Cash Flow Is Good, but the Cash Balance Already Has Claims on It
Quarterly cash flow works in the company’s favor. Operating cash flow reached NIS 19.2 million, compared with NIS 17.1 million in the comparable quarter. The first quarter benefits from annual license renewals, deferred revenue stood at NIS 43.8 million, and cash rose to NIS 301.5 million.
The right cash frame here is all-in cash flexibility after actual cash uses. After NIS 19.2 million of operating cash flow, NIS 1.1 million used in investing activity, and NIS 2.7 million used in financing activity, cash increased by NIS 15.4 million. The company also had negative net financial debt for its debt-coverage covenant and remained compliant with its financial covenants.
But the cash balance is not completely free. On April 14, 2026, the company paid a dividend of NIS 5.4 million, and on April 1, 2026, Tzviran entered the group after a cash payment of about NIS 48 million to the sellers. Together, these are known post-balance-sheet uses of about NIS 53.4 million before future contingent payments.

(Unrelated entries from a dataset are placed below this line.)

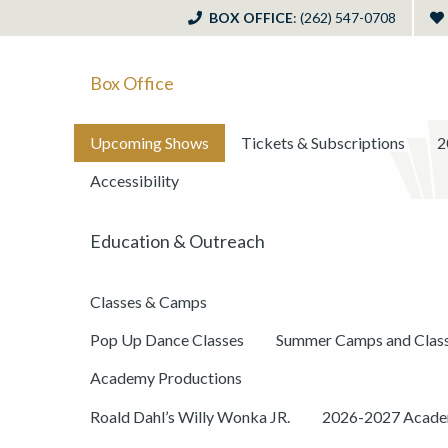
BOX OFFICE
: (262) 547-0708
Box Office
Upcoming Shows
Tickets & Subscriptions
2
Accessibility
Education & Outreach
Classes & Camps
Pop Up Dance Classes
Summer Camps and Clas
Academy Productions
Roald Dahl’s Willy Wonka JR.
2026-2027 Academ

The more important point is the liability layer that remained on the balance sheet even before Tzviran. Liabilities for business combinations and contingent consideration stood at NIS 30.2 million, and put options to holders of non-controlling interests stood at NIS 146.3 million, together NIS 176.5 million. Not all of this is near-term, and the company still holds significant excess cash relative to NIS 50 million of bank debt. But the simple reading of NIS 301.5 million in cash is too generous: the cash funds growth, dividends, closed transactions, and mechanisms created by previous acquisitions.
Tzviran was the major checkpoint after the annual report, and it has now moved from a signed transaction to a company inside the group. The company acquired 60% of Tzviran Group, which operates in salary data and consulting, pension consulting, employer benefits, and HR processes. Its results will be consolidated from the second quarter, but the initial accounting treatment has not been completed and the company cannot yet reliably estimate the financial effect.
The deal structure leaves the debate open for years. Of the cash payment, NIS 9 million is contingent on Tzviran’s operating results in 2026 to 2028, with additional consideration of up to NIS 8.4 million. The company and the sellers also hold call and put options over the sellers’ remaining shares for 2028 to 2032. Even if the deal is close to the core, the full economic price of control was not settled on closing day.
Conclusions
The first quarter gives the company a good starting point for 2026, but it does not close the debate that began in the annual report. The activity itself is improving: revenue is growing, gross margin is rising, payroll maintains high profitability, and financial and business solutions look cleaner after the mix change. At the same time, reported operating profit still does not reflect the full improvement because the acquisition layer keeps running through amortization, liability remeasurement, and transaction costs. This will decide whether the company is mainly a high-quality software engine with disciplined acquisitions, or a platform where adjusted numbers always look better than economics accessible to shareholders.
The rest of 2026 depends on three proofs. Tzviran must contribute without widening the reported-versus-adjusted gap, the cash balance has to remain a disciplined growth tool after the dividend and Tzviran payment, and technology, AI, and intra-group synergy need to show up in real operating improvement. If these appear in the next quarters, the first quarter can be read as the opening of a proof year. If reported profit remains stuck while the group adds contingent consideration and future options, the main blocker will only become sharper.